ABSTRACT

In the early 1970s Kadushin (1974) conducted a major research exercise to seek to establish the membership of the American intellectual elite. Using a sampling methodology that was only somewhat flawed he defined (public) intellectuals as people who contributed to a set of widely circulating magazines and journals but who were not themselves full-time journalists. He then surveyed this group, following a reputational methodology, to try to discover who was most influential among them, who constituted the elite. By counting votes he came up with a list of 70 names. He divided these 70 into three ranks according to ‘natural breaks’ in the distribution: the top ten, the next ten, and the rest. By dint of alphabetization, Daniel Bell’s name can be found first among the top ten (1974: 30-1).[1] He sits alongside such other key public figures as Noam Chomsky, John Kenneth Galbraith, Norman Mailer, Susan Sontag and Edmund Wilson. There is no other sociologist in the top ten, although Hannah Arendt and David Riesman are in the top twenty and Edgar

Z. Friedenberg, George Lichtheim, Nathan Glazer, Seymour Martin Lipset, Robert K. Merton, Robert Nisbet and Franz Schurmann can be found lower down alongside W. H. Auden, Marshall McLuhan and Barrington Moore. The list includes neither of the leading theoretical sociologists, Alfred Schütz and Talcott Parsons, nor does it include either the leading empirical sociologists, Otis Dudley Duncan, Erring Goffman and Paul F. Lazarsfeld or the philosophers of social science, Carl Hempel and Ernest Nagel. Put simply, Kadushin’s research confirms the fair estimate that Daniel Bell is probably the most famous sociologist of the postwar generation[2] and, for that reason alone, a series on ‘key sociologists’ would be incomplete without a volume describing his work.[3]

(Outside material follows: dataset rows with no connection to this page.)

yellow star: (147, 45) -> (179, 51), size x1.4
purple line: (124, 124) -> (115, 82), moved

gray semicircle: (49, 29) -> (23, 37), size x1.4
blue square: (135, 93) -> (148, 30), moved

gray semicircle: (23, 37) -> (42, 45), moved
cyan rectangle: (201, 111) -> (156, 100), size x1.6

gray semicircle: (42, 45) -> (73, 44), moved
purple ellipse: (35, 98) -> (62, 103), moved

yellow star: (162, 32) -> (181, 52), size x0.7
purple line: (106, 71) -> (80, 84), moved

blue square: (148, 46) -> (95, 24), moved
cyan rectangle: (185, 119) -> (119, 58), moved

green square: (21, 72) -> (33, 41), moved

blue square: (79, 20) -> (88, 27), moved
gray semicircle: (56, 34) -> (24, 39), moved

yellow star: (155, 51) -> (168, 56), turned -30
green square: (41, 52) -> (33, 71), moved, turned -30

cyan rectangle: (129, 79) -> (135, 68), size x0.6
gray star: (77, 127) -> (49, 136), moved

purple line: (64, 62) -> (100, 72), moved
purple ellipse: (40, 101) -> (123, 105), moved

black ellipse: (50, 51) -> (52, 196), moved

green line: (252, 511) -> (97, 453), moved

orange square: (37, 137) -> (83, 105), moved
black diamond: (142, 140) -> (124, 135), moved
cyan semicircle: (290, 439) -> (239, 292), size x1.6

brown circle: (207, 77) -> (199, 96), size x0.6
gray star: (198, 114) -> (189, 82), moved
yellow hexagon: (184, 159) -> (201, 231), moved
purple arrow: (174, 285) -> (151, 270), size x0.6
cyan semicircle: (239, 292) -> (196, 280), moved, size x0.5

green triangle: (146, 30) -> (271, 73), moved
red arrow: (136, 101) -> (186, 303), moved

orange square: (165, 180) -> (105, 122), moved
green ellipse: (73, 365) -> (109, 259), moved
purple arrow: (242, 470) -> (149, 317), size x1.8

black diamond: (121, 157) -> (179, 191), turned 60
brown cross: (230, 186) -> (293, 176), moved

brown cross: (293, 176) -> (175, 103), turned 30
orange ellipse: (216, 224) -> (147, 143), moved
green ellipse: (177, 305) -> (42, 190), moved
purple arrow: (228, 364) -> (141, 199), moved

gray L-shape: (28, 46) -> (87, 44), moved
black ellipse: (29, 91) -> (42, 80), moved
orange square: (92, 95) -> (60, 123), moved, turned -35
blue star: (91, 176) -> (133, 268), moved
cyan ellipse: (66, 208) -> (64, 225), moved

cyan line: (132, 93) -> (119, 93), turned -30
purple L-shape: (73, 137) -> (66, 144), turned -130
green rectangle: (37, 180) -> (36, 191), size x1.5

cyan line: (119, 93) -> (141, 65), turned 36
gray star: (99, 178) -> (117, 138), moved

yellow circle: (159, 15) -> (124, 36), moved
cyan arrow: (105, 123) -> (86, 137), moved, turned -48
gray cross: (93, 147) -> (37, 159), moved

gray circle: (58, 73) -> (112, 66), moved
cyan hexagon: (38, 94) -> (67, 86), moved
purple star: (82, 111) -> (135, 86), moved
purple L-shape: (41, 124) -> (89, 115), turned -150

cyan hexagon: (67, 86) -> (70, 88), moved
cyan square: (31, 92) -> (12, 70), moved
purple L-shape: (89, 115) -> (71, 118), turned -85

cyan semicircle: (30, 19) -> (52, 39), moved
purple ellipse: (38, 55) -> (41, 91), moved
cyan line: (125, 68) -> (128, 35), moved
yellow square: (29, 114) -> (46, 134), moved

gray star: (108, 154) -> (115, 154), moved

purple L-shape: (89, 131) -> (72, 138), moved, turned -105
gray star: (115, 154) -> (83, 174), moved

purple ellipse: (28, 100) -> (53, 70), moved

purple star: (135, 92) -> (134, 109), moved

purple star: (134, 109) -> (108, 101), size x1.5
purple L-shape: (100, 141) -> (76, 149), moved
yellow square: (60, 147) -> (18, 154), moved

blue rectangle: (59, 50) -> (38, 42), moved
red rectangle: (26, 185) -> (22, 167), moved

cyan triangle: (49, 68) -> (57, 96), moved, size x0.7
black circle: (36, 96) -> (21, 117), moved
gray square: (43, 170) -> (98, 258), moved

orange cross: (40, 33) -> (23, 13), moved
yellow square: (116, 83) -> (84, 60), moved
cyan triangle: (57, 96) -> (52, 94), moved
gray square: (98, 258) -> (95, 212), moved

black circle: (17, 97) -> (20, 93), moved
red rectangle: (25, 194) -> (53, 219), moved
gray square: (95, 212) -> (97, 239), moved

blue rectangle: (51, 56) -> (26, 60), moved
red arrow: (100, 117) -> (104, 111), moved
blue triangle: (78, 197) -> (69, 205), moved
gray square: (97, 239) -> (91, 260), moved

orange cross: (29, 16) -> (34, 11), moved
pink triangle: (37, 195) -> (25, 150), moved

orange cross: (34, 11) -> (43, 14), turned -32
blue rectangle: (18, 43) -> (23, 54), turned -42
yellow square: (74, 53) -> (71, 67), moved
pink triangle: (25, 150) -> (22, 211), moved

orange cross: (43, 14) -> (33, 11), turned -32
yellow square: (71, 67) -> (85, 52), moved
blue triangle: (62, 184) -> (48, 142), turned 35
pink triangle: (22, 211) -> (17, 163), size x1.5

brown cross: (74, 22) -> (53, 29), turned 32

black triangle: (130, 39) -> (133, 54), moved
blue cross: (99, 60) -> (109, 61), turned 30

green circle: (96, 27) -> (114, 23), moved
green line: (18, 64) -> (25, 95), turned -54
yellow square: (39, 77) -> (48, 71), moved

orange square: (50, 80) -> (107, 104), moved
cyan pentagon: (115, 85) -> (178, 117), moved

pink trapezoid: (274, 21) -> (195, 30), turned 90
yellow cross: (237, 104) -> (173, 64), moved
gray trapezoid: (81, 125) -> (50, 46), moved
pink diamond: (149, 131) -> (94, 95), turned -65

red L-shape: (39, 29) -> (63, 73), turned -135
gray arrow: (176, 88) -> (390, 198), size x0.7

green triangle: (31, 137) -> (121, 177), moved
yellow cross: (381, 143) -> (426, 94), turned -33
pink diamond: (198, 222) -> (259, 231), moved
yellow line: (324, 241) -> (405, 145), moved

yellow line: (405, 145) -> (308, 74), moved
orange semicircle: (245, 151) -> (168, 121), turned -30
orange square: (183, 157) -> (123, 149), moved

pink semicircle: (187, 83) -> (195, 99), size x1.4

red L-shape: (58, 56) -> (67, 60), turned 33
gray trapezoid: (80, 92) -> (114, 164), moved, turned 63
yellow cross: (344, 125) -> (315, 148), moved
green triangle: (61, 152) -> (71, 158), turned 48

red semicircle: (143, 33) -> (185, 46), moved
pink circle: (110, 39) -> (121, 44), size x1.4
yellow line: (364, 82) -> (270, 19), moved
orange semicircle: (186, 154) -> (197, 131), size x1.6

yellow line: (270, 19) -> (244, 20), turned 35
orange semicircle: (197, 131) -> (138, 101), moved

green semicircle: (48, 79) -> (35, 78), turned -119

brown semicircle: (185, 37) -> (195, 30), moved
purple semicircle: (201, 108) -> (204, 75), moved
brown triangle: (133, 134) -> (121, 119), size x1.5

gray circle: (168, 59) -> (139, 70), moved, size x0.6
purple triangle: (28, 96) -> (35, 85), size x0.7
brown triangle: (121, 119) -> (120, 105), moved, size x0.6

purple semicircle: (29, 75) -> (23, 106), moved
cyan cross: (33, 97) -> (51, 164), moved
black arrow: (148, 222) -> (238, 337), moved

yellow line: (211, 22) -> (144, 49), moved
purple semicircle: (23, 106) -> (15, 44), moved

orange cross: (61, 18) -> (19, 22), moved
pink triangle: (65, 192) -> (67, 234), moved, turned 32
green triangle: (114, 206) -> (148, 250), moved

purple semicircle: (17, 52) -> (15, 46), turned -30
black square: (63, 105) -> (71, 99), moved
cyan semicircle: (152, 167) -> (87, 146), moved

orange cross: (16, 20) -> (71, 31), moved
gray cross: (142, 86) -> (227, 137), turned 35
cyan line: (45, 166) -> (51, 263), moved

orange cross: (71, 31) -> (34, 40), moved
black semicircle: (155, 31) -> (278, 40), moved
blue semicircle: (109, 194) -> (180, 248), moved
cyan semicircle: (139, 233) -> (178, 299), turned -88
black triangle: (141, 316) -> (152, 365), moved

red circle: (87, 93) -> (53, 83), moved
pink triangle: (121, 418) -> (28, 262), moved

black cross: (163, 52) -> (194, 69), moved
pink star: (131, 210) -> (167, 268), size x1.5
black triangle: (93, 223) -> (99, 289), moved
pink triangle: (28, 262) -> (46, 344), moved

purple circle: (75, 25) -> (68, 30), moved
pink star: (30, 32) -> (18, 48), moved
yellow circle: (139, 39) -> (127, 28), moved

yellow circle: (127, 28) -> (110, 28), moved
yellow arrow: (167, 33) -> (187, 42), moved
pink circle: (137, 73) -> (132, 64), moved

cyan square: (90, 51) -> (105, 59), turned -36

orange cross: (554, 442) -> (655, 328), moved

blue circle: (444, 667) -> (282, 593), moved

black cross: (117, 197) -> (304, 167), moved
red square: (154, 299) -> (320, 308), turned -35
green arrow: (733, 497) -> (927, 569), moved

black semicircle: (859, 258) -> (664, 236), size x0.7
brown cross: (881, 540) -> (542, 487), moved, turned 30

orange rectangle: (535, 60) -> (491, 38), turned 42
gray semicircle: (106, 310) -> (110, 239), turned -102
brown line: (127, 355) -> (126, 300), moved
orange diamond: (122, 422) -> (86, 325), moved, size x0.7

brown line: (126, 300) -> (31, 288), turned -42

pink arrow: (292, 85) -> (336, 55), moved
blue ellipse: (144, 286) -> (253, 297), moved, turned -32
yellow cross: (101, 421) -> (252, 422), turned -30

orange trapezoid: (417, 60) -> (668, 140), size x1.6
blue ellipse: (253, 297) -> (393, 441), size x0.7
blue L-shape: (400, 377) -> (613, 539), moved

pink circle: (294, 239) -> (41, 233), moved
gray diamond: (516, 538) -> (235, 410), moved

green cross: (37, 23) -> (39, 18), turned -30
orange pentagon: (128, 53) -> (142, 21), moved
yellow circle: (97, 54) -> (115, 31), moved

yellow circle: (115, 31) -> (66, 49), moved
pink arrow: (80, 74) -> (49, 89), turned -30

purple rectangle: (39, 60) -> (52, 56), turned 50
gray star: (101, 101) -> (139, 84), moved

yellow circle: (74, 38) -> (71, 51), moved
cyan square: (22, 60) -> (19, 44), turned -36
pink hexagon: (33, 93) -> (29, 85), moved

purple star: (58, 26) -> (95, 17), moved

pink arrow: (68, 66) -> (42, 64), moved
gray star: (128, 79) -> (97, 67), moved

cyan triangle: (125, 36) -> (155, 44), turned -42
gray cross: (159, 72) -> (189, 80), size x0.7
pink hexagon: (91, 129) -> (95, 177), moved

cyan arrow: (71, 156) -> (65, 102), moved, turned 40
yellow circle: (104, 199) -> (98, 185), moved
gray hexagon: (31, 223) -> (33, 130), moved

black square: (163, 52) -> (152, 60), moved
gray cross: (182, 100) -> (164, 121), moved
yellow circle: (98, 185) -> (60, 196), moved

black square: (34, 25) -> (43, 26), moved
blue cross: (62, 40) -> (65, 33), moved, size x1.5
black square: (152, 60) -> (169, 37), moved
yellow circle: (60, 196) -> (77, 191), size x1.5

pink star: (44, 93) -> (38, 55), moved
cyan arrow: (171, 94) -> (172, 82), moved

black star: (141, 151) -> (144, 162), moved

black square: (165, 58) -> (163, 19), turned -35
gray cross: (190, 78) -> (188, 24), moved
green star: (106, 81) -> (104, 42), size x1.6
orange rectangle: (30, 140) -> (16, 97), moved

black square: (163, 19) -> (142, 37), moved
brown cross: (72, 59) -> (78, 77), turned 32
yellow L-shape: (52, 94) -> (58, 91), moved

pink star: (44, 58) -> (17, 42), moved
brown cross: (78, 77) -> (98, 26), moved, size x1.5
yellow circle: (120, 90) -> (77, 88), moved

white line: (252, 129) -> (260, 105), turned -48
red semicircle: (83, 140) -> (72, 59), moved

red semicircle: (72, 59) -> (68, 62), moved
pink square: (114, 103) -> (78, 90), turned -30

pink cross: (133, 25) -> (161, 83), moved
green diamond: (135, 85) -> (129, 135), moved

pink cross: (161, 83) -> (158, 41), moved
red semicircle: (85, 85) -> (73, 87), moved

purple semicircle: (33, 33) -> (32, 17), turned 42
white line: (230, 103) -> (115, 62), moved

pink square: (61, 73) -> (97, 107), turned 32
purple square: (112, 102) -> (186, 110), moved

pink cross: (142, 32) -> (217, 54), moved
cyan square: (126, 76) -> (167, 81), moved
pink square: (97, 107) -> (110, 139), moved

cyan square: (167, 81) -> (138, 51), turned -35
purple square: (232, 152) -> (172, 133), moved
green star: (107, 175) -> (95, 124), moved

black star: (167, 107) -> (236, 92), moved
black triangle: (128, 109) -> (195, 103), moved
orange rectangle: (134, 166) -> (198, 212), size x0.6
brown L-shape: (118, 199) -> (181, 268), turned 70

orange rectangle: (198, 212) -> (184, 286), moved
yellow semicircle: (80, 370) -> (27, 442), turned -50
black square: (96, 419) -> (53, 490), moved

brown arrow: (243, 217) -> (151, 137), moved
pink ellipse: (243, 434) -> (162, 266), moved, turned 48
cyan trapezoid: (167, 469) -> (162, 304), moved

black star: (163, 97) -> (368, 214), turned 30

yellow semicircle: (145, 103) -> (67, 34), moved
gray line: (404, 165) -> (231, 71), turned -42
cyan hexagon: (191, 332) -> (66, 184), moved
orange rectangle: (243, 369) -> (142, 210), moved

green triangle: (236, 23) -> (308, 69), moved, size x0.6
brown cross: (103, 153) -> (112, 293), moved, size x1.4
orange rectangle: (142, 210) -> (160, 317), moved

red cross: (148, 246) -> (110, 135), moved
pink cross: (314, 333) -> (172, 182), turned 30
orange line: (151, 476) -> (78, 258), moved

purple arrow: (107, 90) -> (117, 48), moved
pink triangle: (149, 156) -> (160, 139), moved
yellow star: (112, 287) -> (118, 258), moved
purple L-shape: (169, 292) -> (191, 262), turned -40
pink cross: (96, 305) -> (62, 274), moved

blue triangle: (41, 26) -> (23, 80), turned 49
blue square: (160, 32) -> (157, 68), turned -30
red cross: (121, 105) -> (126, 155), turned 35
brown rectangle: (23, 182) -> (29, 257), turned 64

Bell did not, however, become a famous sociologist by being a popularizer, like his nemesis, Alvin Toffler, that purveyor of what Bell calls ‘future schlock’. Rather, his influence derives from his capacity to take big ideas, that may or may not be of his own origination, and to have the courage and tenacity to run with them. While they may not be universally acceptable, all of them are pieces of good sociology because they have centred wideranging and long-standing academic debates. He is responsible for three big ideas that any professional sociologist will recognise: the end of ideology, the post-industrial society and the cultural contradictions of capitalism.